Hardcover – Published in 1976 by W. H. Allen.

Hugh Lamb’s latest collection offers a splendid repast of choice tales by thirteen new and old masters of the supernatural.

The bulk of the stories in this volume have never before been published and include suitably chilling contributions from some of the most skillful writers in the genre, among them W. H. Hodgson, Ramsey Campbell, John Blackburn, E.H. Visiak, and Frederick Cowles, as well as L. T. C. Rolt and A. C. Benson.

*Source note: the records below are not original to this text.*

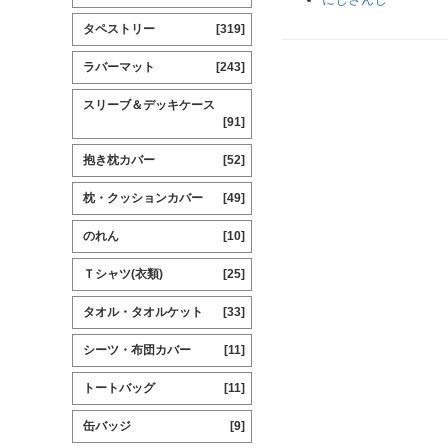
タペストリー
[319]
ラバーマット
[243]
スリーブ＆デッキケース
[91]
抱き枕カバー
[52]
枕・クッションカバー
[49]
のれん
[10]
Ｔシャツ(衣類)
[25]
タオル・タオルケット
[33]
シーツ・布団カバー
[11]
トートバッグ
[11]
缶バッジ
[9]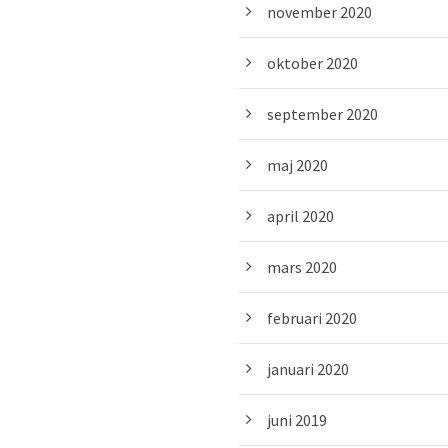
november 2020
oktober 2020
september 2020
maj 2020
april 2020
mars 2020
februari 2020
januari 2020
juni 2019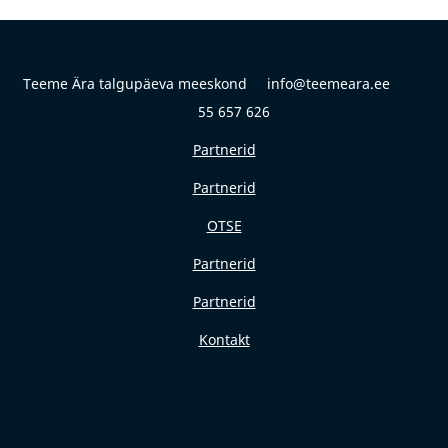
Teeme Ära talgupäeva meeskond info@teemeara.ee
55 657 626
Partnerid
Partnerid
OTSE
Partnerid
Partnerid
Kontakt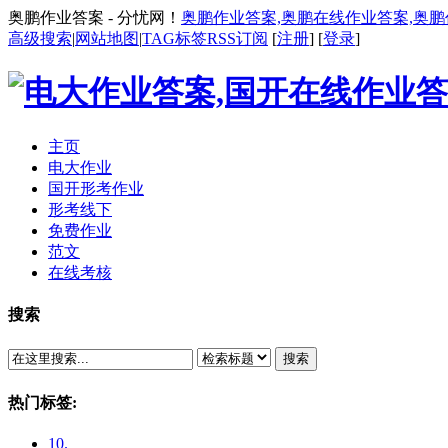
奥鹏作业答案 - 分忧网！
奥鹏作业答案,奥鹏在线作业答案,奥
高级搜索
|
网站地图
|
TAG标签
RSS订阅
[
注册
] [
登录
]
主页
电大作业
国开形考作业
形考线下
免费作业
范文
在线考核
搜索
搜索
热门标签:
10.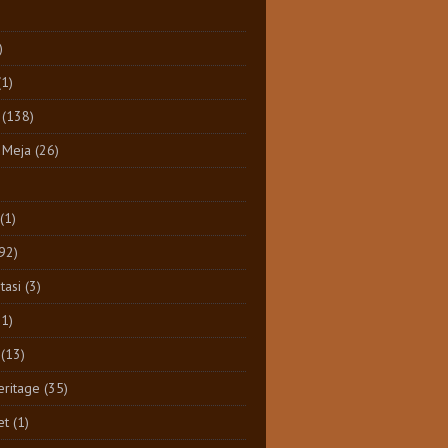
)
(1)
(138)
 Meja
(26)
(1)
92)
tasi
(3)
11)
(13)
eritage
(35)
et
(1)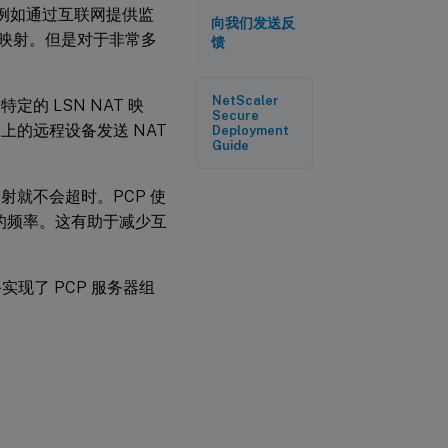
，例如通过互联网提供监
向我们发送反
) 映射。但是对于非常多
馈
NetScaler
求特定的 LSN NAT 映
Secure
上的远程设备发送 NAT
Deployment
Guide
射就不会超时。PCP 使
息的频率。这有助于减少互
备实现了 PCP 服务器组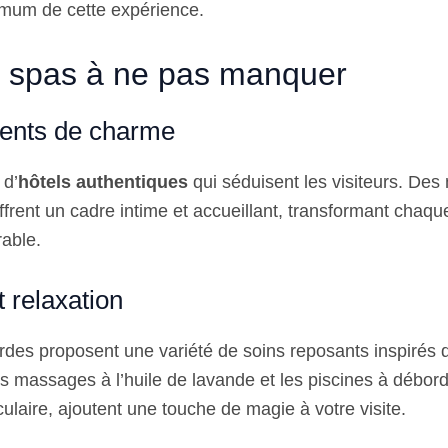
imum de cette expérience.
t spas à ne pas manquer
ents de charme
 d’
hôtels authentiques
qui séduisent les visiteurs. De
ffrent un cadre intime et accueillant, transformant chaqu
able.
t relaxation
des proposent une variété de soins reposants inspirés d
s massages à l’huile de lavande et les piscines à débord
ulaire, ajoutent une touche de magie à votre visite.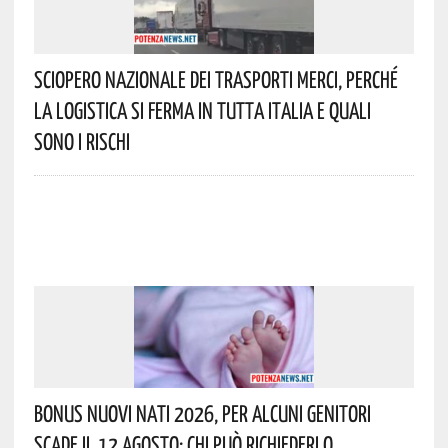
Sciopero Nazionale Dei Trasporti Merci, Perché
La Logistica Si Ferma In Tutta Italia E Quali
Sono I Rischi
Bonus Nuovi Nati 2026, Per Alcuni Genitori
Scade Il 12 Agosto: Chi Può Richiederlo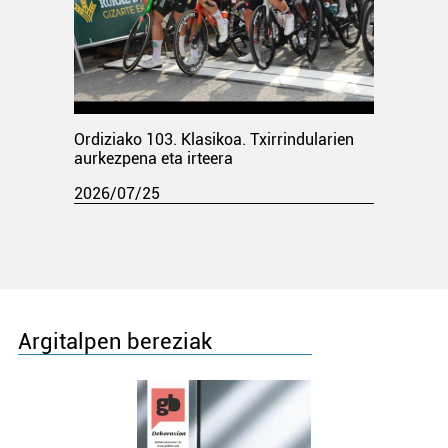
Ordiziako 103. Klasikoa. Txirrindularien
aurkezpena eta irteera
2026/07/25
Argitalpen bereziak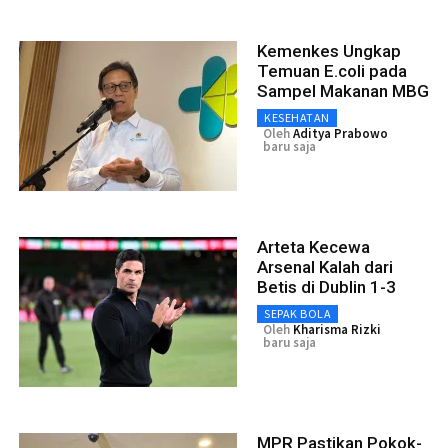
Kemenkes Ungkap
Temuan E.coli pada
Sampel Makanan MBG
KESEHATAN
Oleh
Aditya Prabowo
baru saja
Arteta Kecewa
Arsenal Kalah dari
Betis di Dublin 1-3
SEPAK BOLA
Oleh
Kharisma Rizki
baru saja
MPR Pastikan Pokok-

Whether the theme is a dead necromancer and his mysterious missing papers, or the strange things deep beneath the Sargasso Sea, or a terrifying monster spider in a health resort—these selections provide a genuine feast of horror certain to satisfy anyone with an appetite for the macabre.


Introduction – Hugh Lamb
Three Shall Meet – Frederick Cowles
The Fetch – David Sutton
Manfred’s Three Wishes – H. F. W. Tatham
From the Tideless Sea – William Hope Hodgson
Benjamin’s Shadow – Michael Sims
The Final Trick – John Blackburn
The Queen Of Beauty – E. H. Visiak
The Uttermost Farthing – A. C. Benson
Ash – Ramsey Campbell
The House of Vengeance – L. T. C. Rolt
Late – Les Freeman
The Crab Spider – Erckmann-Chatrian
Interim Report – Roger Parkes


“Get comfortable, leave a window slightly open so the wind can billow the curtain and the door ajar so it can creak on its hinges. Make quite sure you are quite alone and the lights only just strong enough to read by, then start on these 13 stories at one minute to midnight…

Actually, even at midday with plenty of chatter around you could still feel the odd chill wind at your neck. It’s the usual brew of ghosts, madmen, murderers, monsters, rats, reveenge and horrid twists, but on the whole very well chosen.”

The Star (Johannesburg)
September 1976

“A collection of spooky horror stories for those who like to scare themselves to death. And there are plenty of those if sales of The Exorcist, The Omen and all the other frighteners are taken into account.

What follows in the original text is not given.